Task prompt:
Where an entry contains a picture, omit the picture and repeat the rest exactly.
=== Data ===
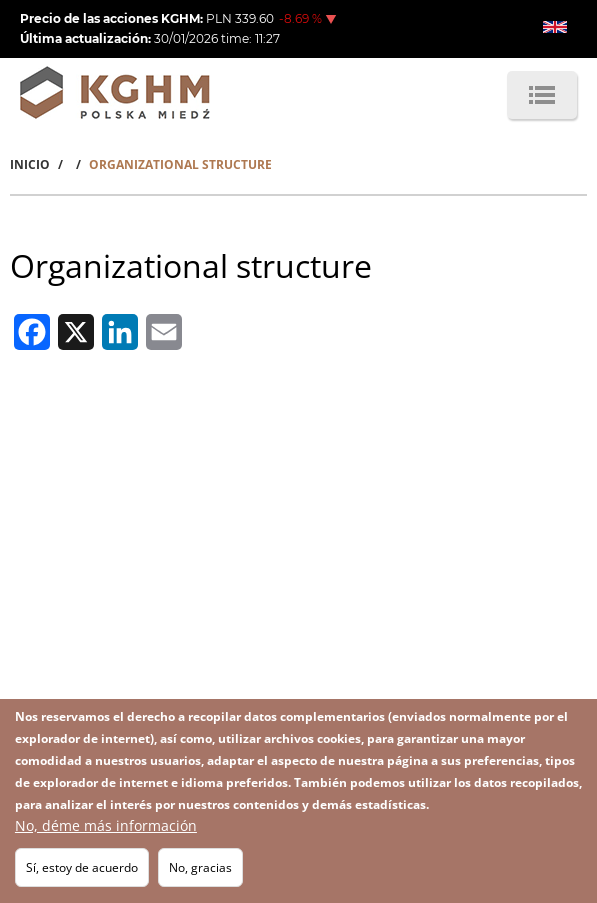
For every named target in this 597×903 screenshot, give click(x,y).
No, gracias (200, 871)
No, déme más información (106, 829)
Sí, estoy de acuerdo (82, 871)
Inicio (30, 164)
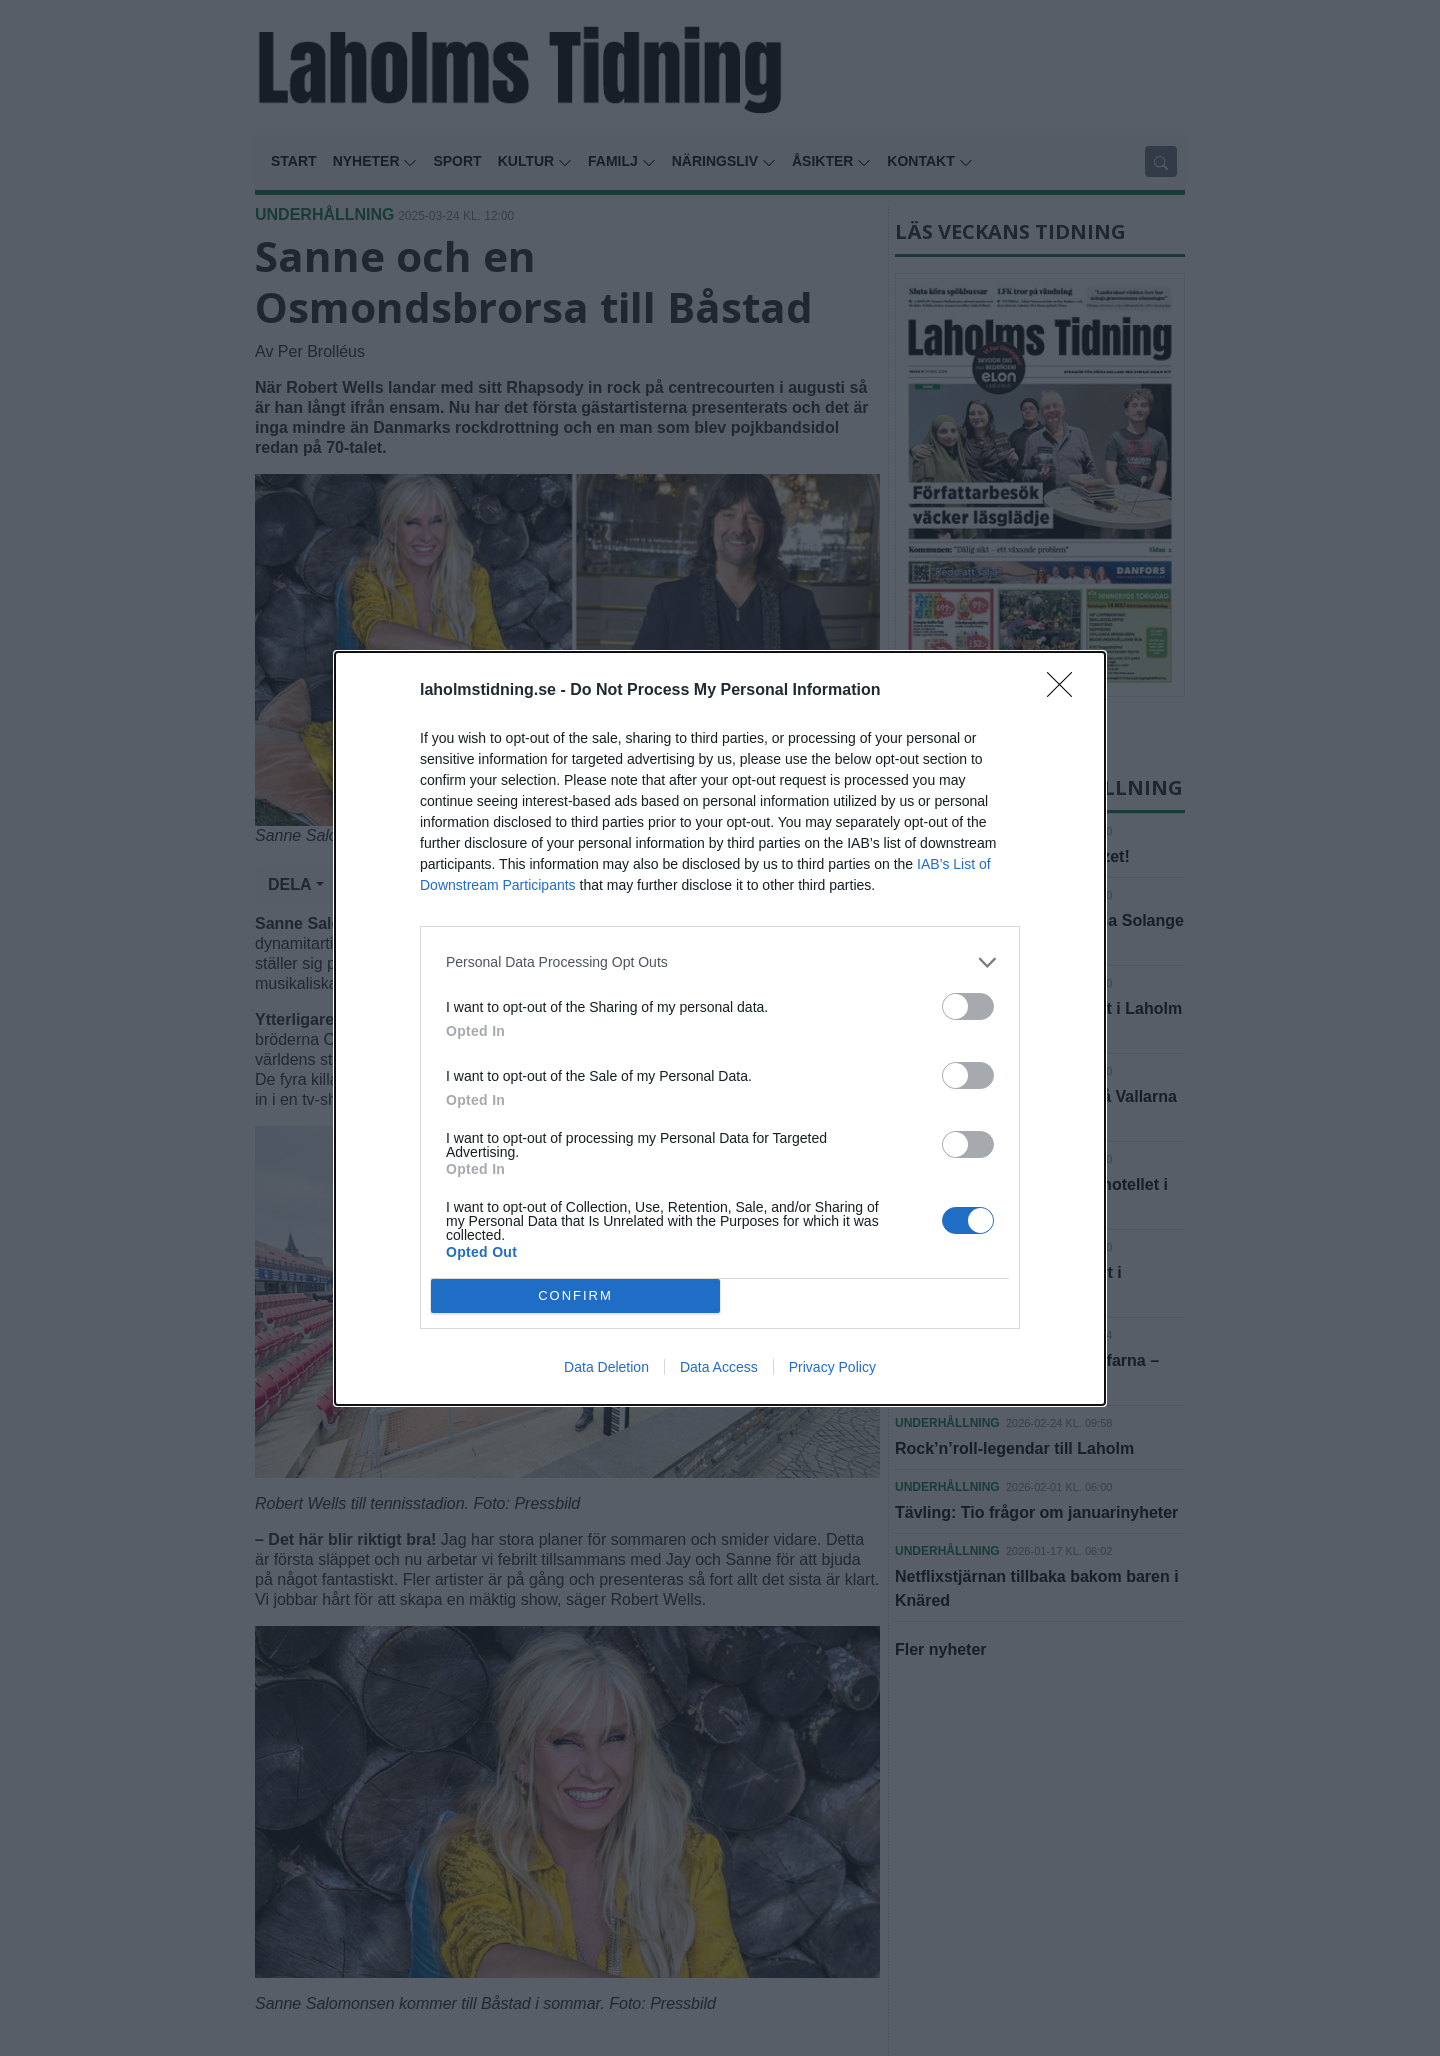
===
Reply to the task:
For every named target in this 597×903 screenshot, give click(x,y).
No, gracias (200, 871)
No, déme más información (106, 829)
Sí, estoy de acuerdo (82, 871)
Inicio (30, 164)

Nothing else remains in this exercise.